Stephanie is also responsible for a current project reliant on Doc’s work, bringing together three artists from different disciplines to create new works inspired by the collection. The project and subsequent exhibition, says Stephanie, “will allow us to explore the role of the folklorist and collector in the present day, and how intangible traditional customs can be ‘preserved’ for future reflection and artistic contemplation.” Photographer Bryony Bainbridge, illustrator and printmaker Natalie Reid, and multimedia artist/historian/anthropologist Anna FC Smith are creating artworks which explore the meaning and content of the archive; their work alongside selected pieces from the collection will go on display in 2018. 

Perhaps the most important thing they may learn in exploring the archive is the significance of Doc’s repeated visits to annual events, and what that documentation can tell us about the evolution of vernacular traditions.

“There was a point,” he says, “where I thought I had to document every second of every minute of every hour of every day. But you suddenly realise that if you’re looking at the changes which are part of the work, then all I need to do is to document the changes. And the changes are the people; people not appearing, or changed teams or sides. It’s a private matter, but I know why it’s happened and it’s to do with relationships. Nothing to do with gods up there or down here, as folklorists would have you believe.”
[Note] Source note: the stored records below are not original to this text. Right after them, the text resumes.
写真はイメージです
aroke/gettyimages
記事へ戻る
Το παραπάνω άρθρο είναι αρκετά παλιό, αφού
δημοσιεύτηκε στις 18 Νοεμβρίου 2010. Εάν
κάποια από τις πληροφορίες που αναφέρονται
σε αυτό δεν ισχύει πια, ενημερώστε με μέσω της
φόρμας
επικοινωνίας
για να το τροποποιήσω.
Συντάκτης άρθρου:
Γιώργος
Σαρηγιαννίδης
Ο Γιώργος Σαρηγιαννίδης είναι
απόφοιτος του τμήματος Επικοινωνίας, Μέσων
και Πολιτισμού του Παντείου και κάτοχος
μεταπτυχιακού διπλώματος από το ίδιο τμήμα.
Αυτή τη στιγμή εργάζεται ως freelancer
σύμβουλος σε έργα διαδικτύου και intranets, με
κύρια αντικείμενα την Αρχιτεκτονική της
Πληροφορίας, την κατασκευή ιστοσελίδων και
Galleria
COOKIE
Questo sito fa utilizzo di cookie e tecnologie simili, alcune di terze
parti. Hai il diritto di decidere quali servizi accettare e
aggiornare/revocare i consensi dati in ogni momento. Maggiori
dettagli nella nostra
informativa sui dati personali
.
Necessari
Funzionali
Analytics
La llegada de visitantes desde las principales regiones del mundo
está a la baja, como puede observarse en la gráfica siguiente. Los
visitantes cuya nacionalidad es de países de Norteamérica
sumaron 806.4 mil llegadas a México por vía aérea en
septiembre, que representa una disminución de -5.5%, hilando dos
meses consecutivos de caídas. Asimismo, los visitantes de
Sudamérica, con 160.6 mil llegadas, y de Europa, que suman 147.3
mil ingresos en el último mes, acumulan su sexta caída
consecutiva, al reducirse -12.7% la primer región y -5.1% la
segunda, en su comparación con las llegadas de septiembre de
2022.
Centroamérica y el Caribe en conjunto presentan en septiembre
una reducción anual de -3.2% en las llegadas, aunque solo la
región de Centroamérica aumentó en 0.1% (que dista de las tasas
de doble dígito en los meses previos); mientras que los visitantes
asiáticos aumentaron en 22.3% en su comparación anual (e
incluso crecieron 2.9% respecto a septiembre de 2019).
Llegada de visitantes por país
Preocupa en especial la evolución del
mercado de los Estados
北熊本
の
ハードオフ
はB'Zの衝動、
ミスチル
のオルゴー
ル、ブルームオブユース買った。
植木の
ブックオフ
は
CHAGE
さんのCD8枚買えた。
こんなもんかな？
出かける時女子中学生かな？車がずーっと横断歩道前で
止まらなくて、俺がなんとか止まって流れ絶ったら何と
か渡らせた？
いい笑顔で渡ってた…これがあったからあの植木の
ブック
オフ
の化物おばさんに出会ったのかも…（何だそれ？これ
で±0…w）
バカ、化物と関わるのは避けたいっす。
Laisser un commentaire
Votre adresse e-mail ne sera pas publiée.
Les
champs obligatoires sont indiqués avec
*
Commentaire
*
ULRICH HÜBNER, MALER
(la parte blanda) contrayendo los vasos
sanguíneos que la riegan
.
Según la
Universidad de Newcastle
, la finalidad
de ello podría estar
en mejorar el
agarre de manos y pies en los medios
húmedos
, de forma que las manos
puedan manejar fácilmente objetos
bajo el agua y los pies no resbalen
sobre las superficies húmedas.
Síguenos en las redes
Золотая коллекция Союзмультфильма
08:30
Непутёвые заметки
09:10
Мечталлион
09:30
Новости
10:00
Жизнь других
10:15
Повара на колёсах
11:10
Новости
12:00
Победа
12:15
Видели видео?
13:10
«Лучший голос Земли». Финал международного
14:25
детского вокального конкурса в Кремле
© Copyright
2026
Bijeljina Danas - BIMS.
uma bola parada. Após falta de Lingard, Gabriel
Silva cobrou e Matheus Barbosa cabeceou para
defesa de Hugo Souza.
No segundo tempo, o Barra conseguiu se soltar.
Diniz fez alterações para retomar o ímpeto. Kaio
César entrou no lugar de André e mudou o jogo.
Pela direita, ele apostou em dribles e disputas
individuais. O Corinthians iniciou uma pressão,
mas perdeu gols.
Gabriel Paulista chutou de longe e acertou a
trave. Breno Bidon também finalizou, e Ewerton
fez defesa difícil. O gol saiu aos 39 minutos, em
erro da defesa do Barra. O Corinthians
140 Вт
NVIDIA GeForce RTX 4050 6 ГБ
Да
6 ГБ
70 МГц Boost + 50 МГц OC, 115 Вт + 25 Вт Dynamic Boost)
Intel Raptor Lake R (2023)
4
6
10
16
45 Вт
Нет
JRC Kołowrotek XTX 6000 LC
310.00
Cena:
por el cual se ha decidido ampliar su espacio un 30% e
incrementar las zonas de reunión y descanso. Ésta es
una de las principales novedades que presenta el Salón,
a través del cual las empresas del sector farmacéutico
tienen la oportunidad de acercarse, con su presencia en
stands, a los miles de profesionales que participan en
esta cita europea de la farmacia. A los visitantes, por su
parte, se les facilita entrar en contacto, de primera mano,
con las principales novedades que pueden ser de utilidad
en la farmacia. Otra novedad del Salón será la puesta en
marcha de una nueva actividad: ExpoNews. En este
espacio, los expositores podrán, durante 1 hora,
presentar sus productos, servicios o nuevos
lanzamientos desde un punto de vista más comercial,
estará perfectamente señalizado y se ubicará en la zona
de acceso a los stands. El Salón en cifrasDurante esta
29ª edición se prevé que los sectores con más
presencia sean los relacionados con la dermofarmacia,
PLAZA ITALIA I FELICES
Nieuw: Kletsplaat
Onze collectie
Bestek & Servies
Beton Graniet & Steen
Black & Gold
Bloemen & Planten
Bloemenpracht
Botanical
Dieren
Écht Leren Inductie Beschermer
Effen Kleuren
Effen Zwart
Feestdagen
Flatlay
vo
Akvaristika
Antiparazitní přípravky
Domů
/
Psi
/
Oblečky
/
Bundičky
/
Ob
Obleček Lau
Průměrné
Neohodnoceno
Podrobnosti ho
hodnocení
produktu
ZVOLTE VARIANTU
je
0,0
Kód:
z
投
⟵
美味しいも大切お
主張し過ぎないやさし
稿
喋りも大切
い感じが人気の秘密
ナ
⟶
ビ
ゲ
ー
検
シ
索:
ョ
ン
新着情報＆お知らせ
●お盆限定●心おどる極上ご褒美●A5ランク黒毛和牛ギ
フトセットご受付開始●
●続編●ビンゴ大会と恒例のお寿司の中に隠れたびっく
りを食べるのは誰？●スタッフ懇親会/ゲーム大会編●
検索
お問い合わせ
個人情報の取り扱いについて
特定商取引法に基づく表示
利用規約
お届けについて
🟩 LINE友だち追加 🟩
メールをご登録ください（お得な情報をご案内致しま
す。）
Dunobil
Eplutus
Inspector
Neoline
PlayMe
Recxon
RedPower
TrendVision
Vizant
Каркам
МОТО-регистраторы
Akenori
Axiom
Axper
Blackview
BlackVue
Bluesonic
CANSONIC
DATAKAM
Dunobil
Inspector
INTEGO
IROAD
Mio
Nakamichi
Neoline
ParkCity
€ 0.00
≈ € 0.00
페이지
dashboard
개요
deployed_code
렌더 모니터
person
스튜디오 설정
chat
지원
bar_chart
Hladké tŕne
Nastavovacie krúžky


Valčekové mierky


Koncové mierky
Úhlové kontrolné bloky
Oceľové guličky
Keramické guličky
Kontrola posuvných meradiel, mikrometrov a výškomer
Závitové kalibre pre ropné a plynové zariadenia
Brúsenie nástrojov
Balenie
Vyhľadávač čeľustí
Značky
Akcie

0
It is, arguably, easy enough for a skilled photographer to show up and capture the best of a spectacle, the most weird and wonderful moments. But it takes a deeply personal connection to carefully document three new dancers joining the side that year, or two fewer singers than usual, or a subtle costume or prop change to allow for a new participant. And this marks one of the things that is so valuable about Doc’s collection. When folklorists can often fall into one of two camps – those who are primarily interested in the origins and the history of traditions, and those who are mainly interested in the traditions as they are practiced today – Doc’s work chronicles the changes from one to the other; the evolution and development of a custom, in ways big and small. It is documentary evidence of how and why and when a living tradition evolves. His collection proves the vitality of British cultures and traditions, and can tell us something too about how those traditions reached the 20th Century intact, if not unchanged – and how they will survive into the future.